Key Insight: Three new metrics (ISR, CSR, and CGT) are defined to evaluate independent subtask success rate, conditional subtask success rate, and path difficulty-weighted success rate, respectively. GPT-4 and the NavGen platform are leveraged to automatically generate large-scale multi-stage tasks.

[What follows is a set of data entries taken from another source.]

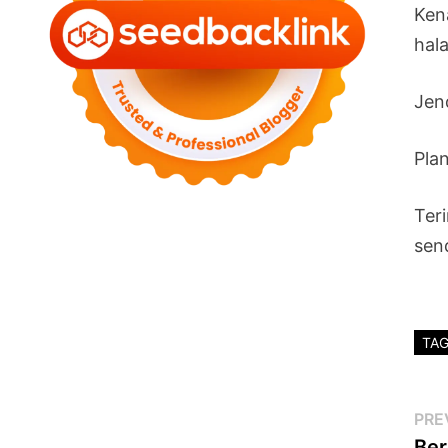
Ken
hal
Jen
Pla
Ter
send
TA
Po
PRE
Ber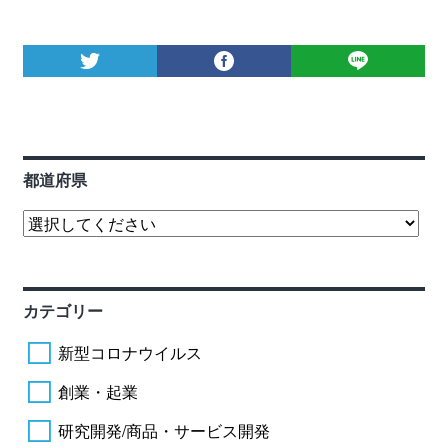
都道府県
カテゴリー
新型コロナウイルス
創業・起業
研究開発/商品・サービス開発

Core Idea: New task definition + new evaluation metrics + large-scale automatically generated benchmark = long-horizon multi-stage VLN.

Method

Key Designs

  1. NavGen Automatic Generation Platform:

    • Function: Automatically generates multi-stage navigation tasks from 3D scenes.
    • Mechanism: Given a list of objects and the topological structure of a scene, GPT-4 automatically generates navigation instructions containing 2 to 4 subtasks. Each subtask has an independent start/end point and success evaluation criteria.
  2. MGDM (Memory-Guided Decision Model):

    • Function: Handles memory management in long-horizon navigation.
    • Mechanism: Short-term memory blurring (compressing recent observations into summaries to avoid information overload) + long-term memory retrieval (retrieving relevant experiences from history) + Chain-of-Thought feedback (utilizing CoT to analyze the current state and decide on the next action).
  3. Three New Evaluation Metrics:

    • ISR (Independent Subtask Success Rate): Evaluates each subtask independently.
    • CSR (Conditional Subtask Success Rate): Accounts for dependencies between subtasks (if a preceding subtask fails, all subsequent ones are considered failed).
    • CGT: Weighs CSR with path difficulty weights.

Loss & Training

Imitation learning + cross-entropy loss. LHPR-VLN contains 3,260 tasks covering 216 HM3D scenes, with 39% two-subtask tasks, 52.4% three-subtask tasks, and 8.6% four-subtask tasks.

Key Experimental Results

Main Results

Method ISR CSR CGT
NaviLLM (Finetuned) 3.81% 1.67% 2.54%
MGDM 4.69% 3.30% 5.83%

All baselines show a success rate close to 0% on tasks with 2–3 subtasks, indicating that long-horizon navigation is highly challenging.

Key Findings

  • Long-horizon navigation is extremely challenging for all existing methods: The best method achieves only a ~5% success rate.
  • Subtask dependencies heavily impact performance: CSR is significantly lower than ISR, indicating that error cascades are the primary cause of failure.
  • Memory mechanisms are crucial for long-horizon scenarios: Methods without memory management fail completely.

Highlights & Insights

  • The task definition and benchmark are the core contributions—unveiling the fundamental limitations of existing VLN methods in long-horizon scenarios.
  • Extremely low absolute performance—the 5% success rate indicates that long-horizon VLN is a highly unresolved, open problem.

Limitations & Future Work

  • The performance of baseline methods is extremely low, making it difficult to demonstrate the room for method improvement.
  • Limited to the Habitat simulator.
  • The memory mechanism is tailored for specific tasks, and its generalizability remains to be verified.

Rating

  • Novelty: ⭐⭐⭐⭐ The contribution framework consisting of new tasks, new metrics, and a new benchmark is comprehensive.
  • Experimental Thoroughness: ⭐⭐⭐⭐ Multiple baselines are evaluated, but absolute performance is too low.
  • Writing Quality: ⭐⭐⭐⭐ The problem definition is clear.
  • Value: ⭐⭐⭐⭐ Points the VLN community towards the long-horizon direction.